Extranodal Natural Killer/T-Cell Lymphoma, Nasal Type Clinical Trial
Official title:
A Multicenter Phase II Trial to Evaluate the Safety and Efficacy of IPGDP Regimen Chemotherapy in Patients With Extranodal Natural Killer/T-Cell Lymphoma, Nasal Type
The first Part: recruiting untreated ENKL patients with extensive stage I or limited stage II
disease (only referring to patients with the invasion of Waldeyer's ring and cervical lymph
nodes) . Patients are randomly divided into two arms, IPGDP regimen chemotherapy followed by
radiotherapy or radiotherapy followed by IPGDP regimen chemotherapy. IPGDP regimen for both
arms are 3 cycles. And the chemotherapy is repeated every 3 weeks..

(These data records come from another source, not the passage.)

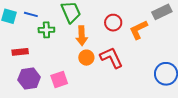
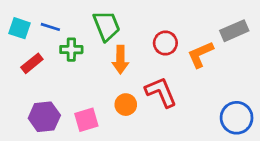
red rectangle: (20, 52) -> (32, 63), moved, turned -35
orange circle: (86, 58) -> (126, 105), moved

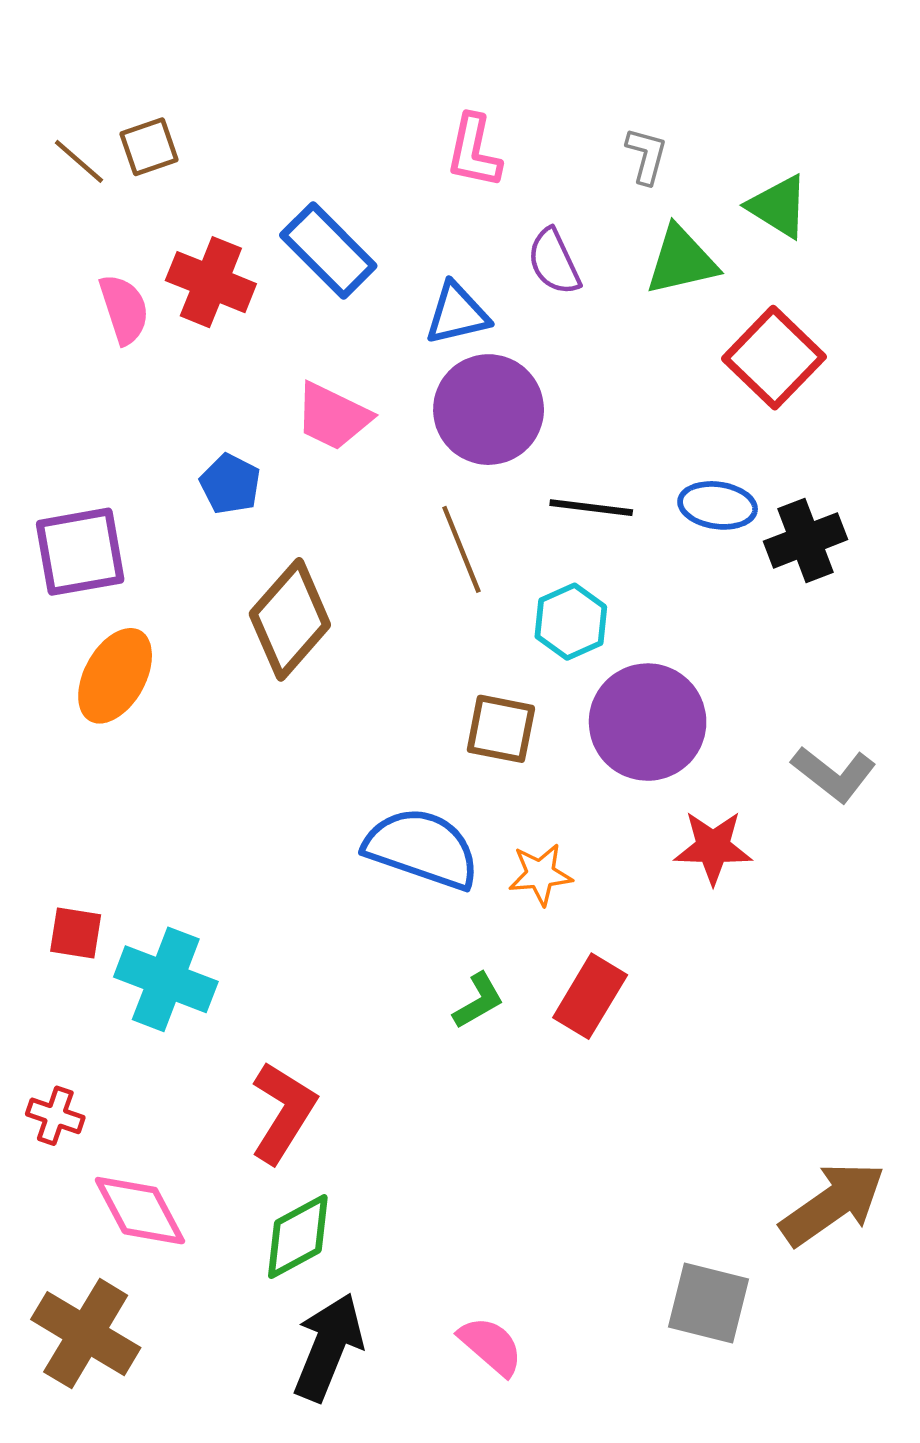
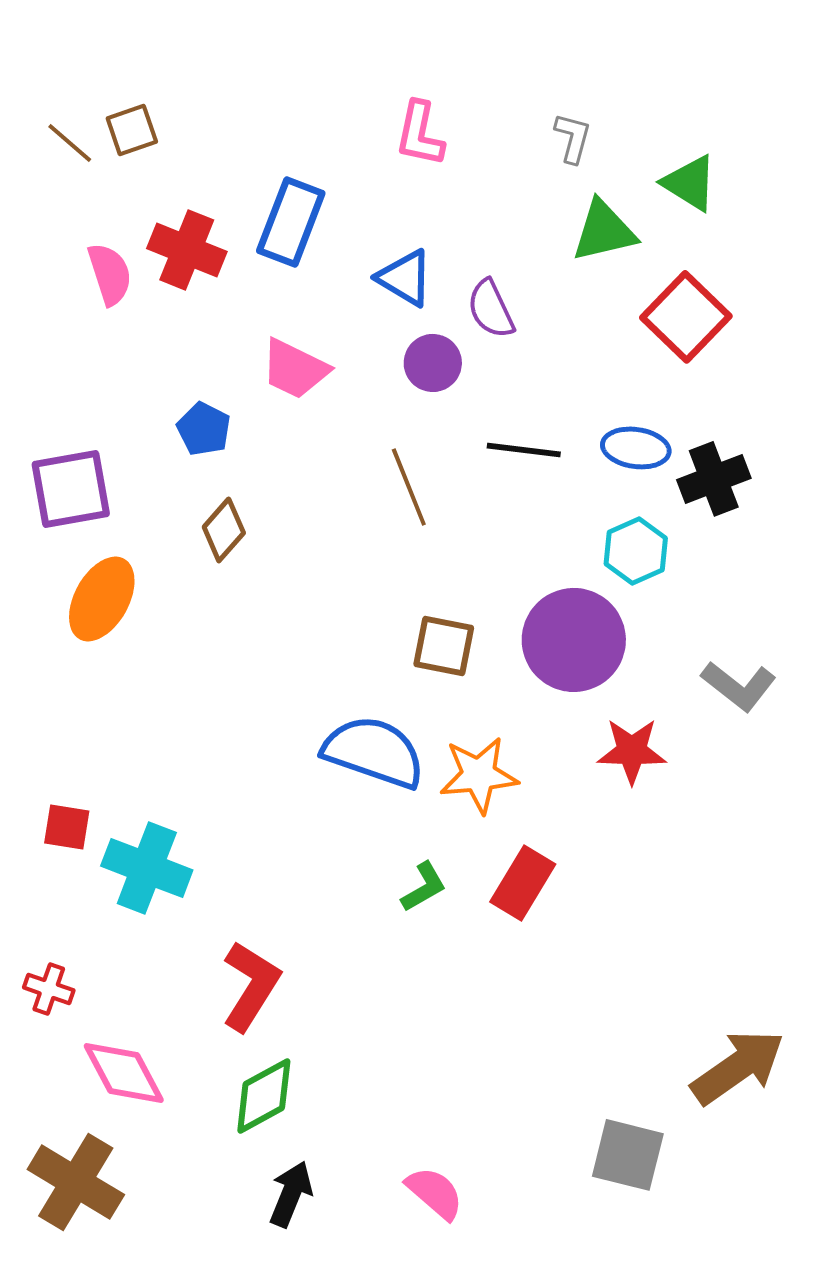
blue rectangle: (328, 250) -> (291, 222), turned 66
purple semicircle: (554, 262) -> (491, 309), moved
blue triangle: (457, 314) -> (405, 278), turned 44
purple circle: (489, 410) -> (433, 363), size x0.6
brown diamond: (290, 619) -> (224, 530), moved, size x0.6
cyan hexagon: (571, 622) -> (636, 551), moved
orange star: (540, 874) -> (479, 775), size x1.4
black arrow: (328, 1347) -> (291, 1194), size x0.7

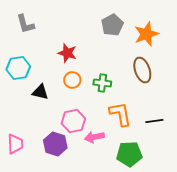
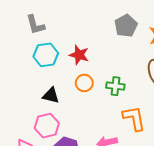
cyan hexagon: (18, 68) -> (46, 55), moved
pink hexagon: (73, 121) -> (47, 126), moved

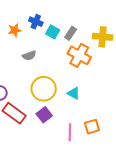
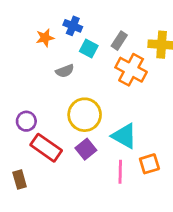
cyan square: (53, 32) -> (89, 48), moved
cyan triangle: (74, 93) -> (124, 136), moved, size x1.5

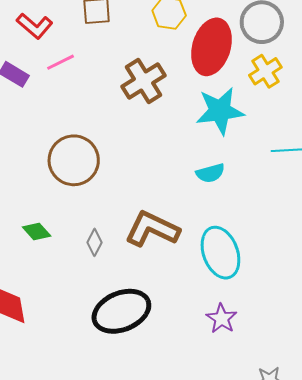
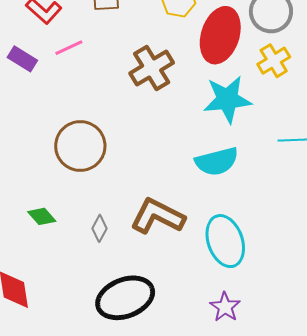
cyan semicircle: (210, 173) -> (217, 161), size x1.5

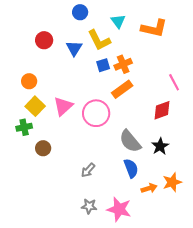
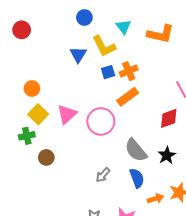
red circle: (44, 40) -> (22, 30), moved
gray arrow: (88, 170) -> (103, 175), moved

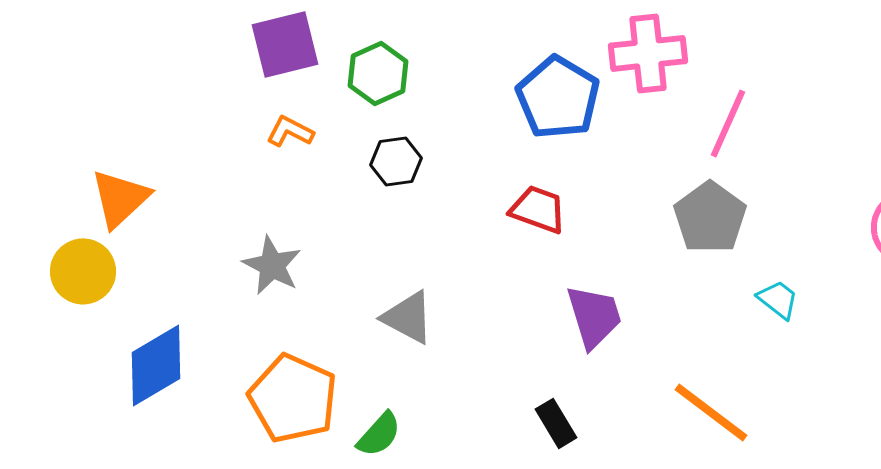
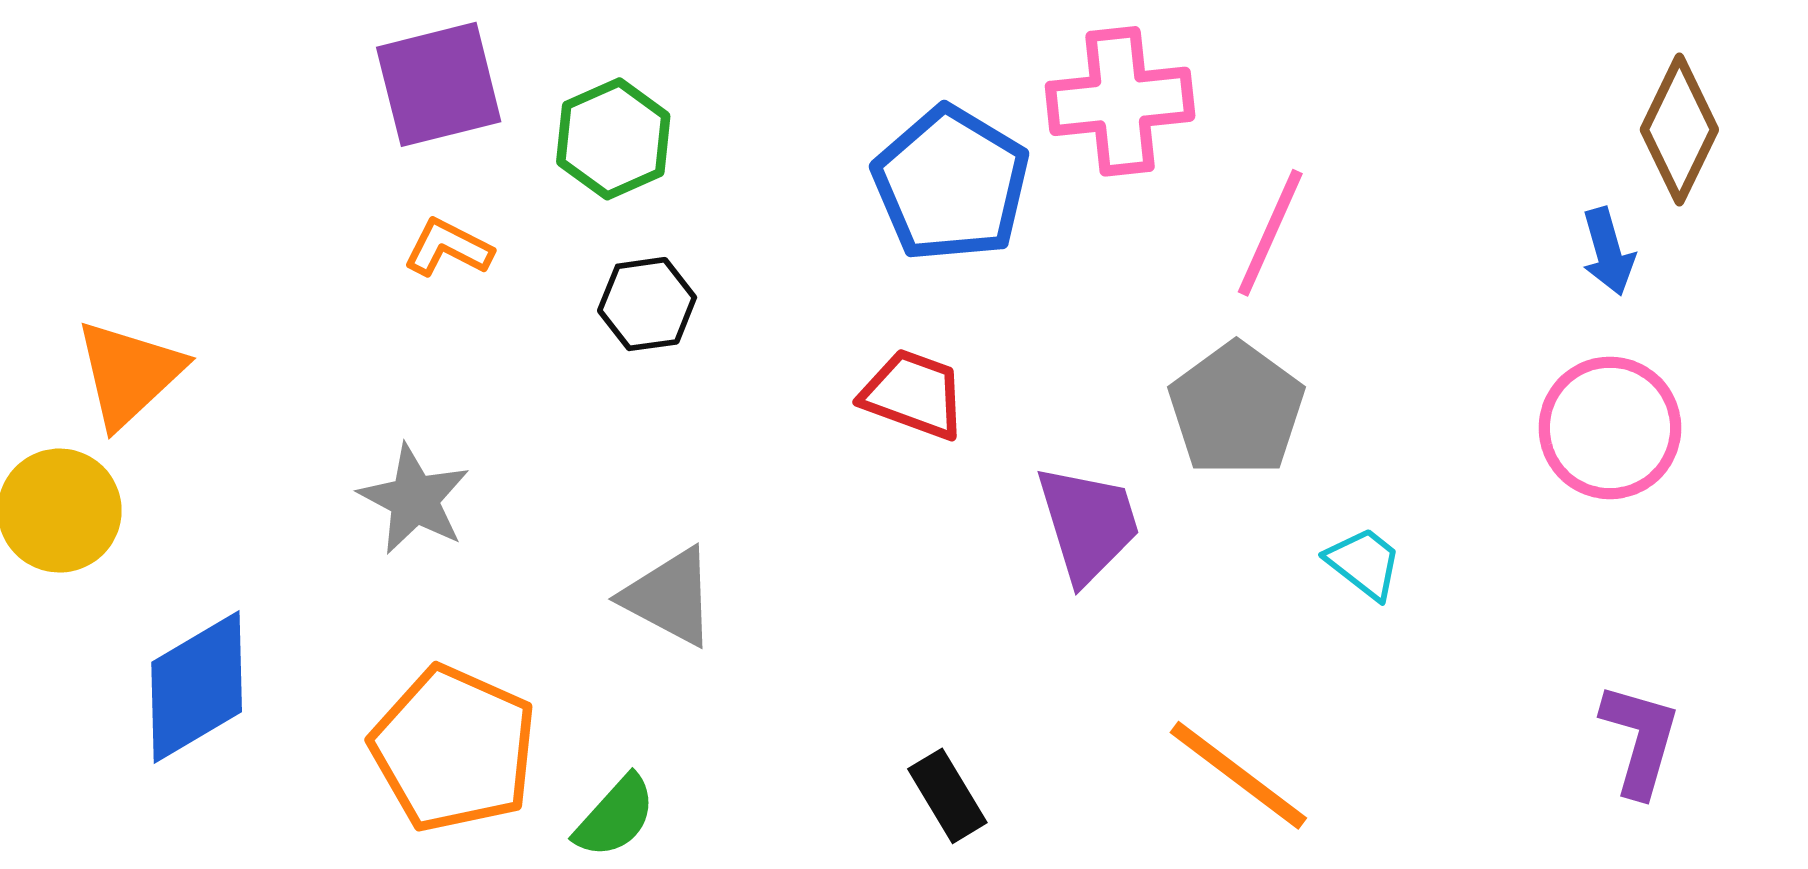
purple trapezoid: (594, 316) -> (1088, 524), moved

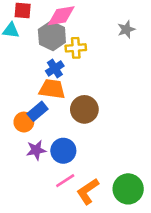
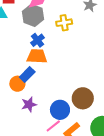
yellow cross: (76, 48) -> (64, 23), moved
brown circle: (84, 109) -> (83, 98), moved
blue circle: (63, 151) -> (60, 110), moved

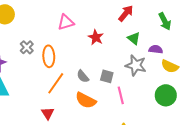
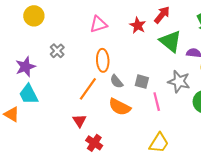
red star: (96, 37) -> (138, 25), moved
green triangle: (134, 38) -> (170, 41), size x1.6
orange ellipse: (49, 56) -> (103, 60), moved
gray star: (136, 65) -> (179, 82), moved

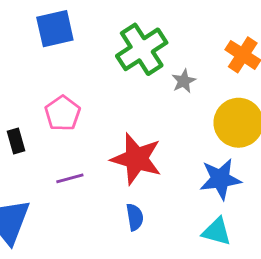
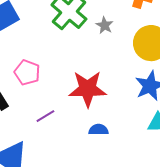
blue semicircle: (135, 217) -> (98, 130), turned -66

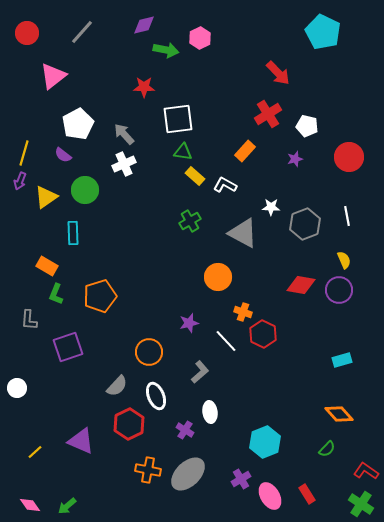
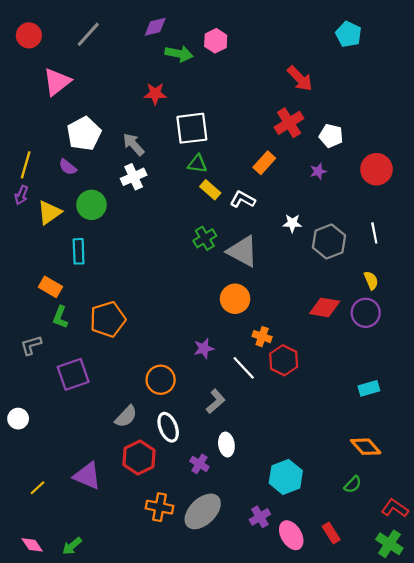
cyan pentagon: (323, 32) -> (348, 34), size x0.7
gray triangle: (243, 233) -> (243, 251), moved
gray L-shape: (29, 320) -> (31, 345), turned 70

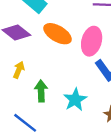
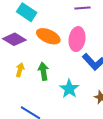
green arrow: (41, 91) -> (43, 71), moved

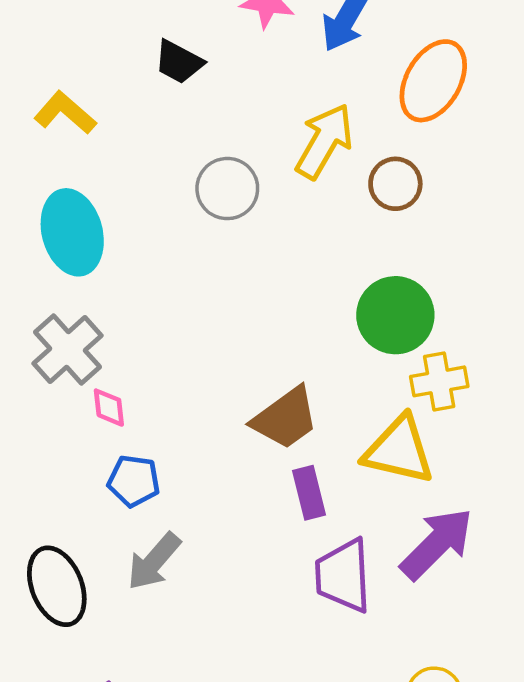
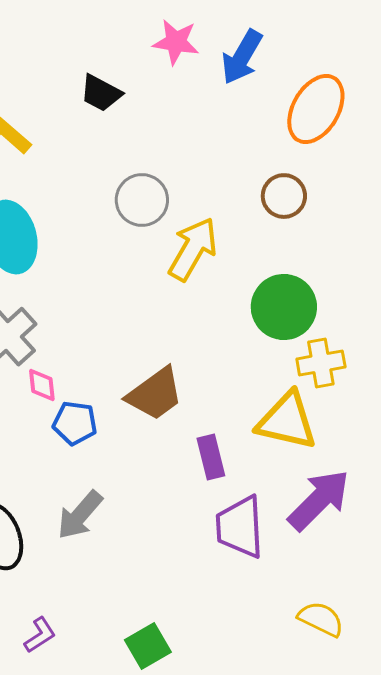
yellow arrow: (324, 141) -> (193, 249), moved
brown trapezoid: (285, 418) -> (155, 394), moved
blue pentagon: (134, 481) -> (75, 423), moved

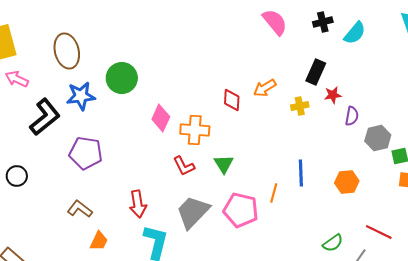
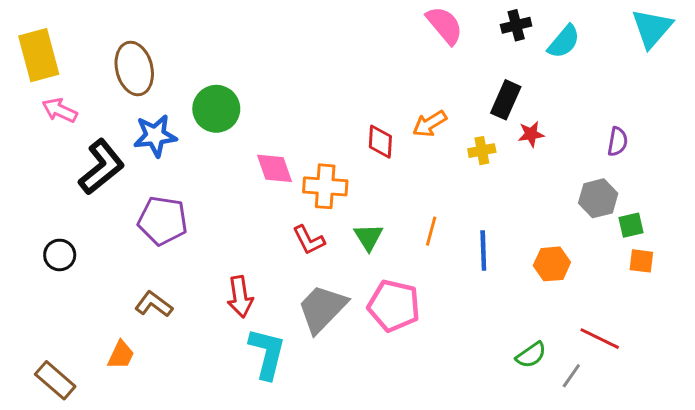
purple semicircle: (352, 116) -> (618, 142), moved
pink diamond: (161, 118) -> (274, 168), turned -44
orange line: (274, 193) -> (431, 231), moved
orange trapezoid: (99, 241) -> (121, 355), moved

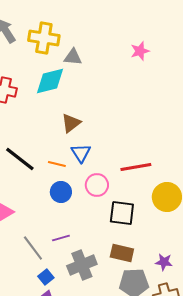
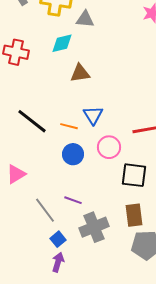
cyan diamond: (50, 81) -> (62, 43), size x0.7
brown triangle: (71, 123) -> (80, 73), moved, turned 30
purple line: (61, 238) -> (73, 200), turned 36
brown rectangle: (122, 253) -> (134, 215), turned 70

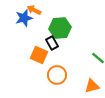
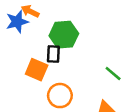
black rectangle: (52, 43) -> (53, 54), turned 32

The second part: recruiting extensive stage II ,stage III-IV, relapsed or refractory ENKL
patients. Patients receive 6 cycles of IPGDP regimen chemotherapy. And the chemotherapy is
repeated every 3 weeks.
The first Part: Patients in IPGDP regimen chemotherapy followed by radiotherapy arm receive 3
cycles of IPGDP (ifosfamide 1.2g/m2 iv on days 3-5; pegaspargase 2000U/m2 im on day 1;
gemcitabine 800mg/m2 iv on days 3,8; cisplatin 25 mg/m2 iv on days 3-5; dexamethasone 20mg/m2
iv on days 3-6) chemotherapy. Then patients undergo radiotherapy. If the disease is
considered to progress or as stable during chemotherapy, the patient will directly receive
radiotherapy. Patients in another arm receive radiotherapy followed by IPGDP regimen
chemotherapy. IPGDP regimen for both arms are 3 cycles, which is repeated every 3 weeks.
The second Part: Patients receive 6 cycles of ifosfamide 1.2g/m2 iv on days 3-5; pegaspargase
2000U/m2 im on day 1; gemcitabine 800mg/m2 iv on days 3,8; cisplatin 25 mg/m2 iv on days 3-5;
dexamethasone 20mg/m2 iv on days 3-6. IPGDP regimen is repeated every 3 weeks. If the disease
is considered to progress or as stable after 2 cycles or 4 cycles of chemotherapy, the
patient will withdraw from this study.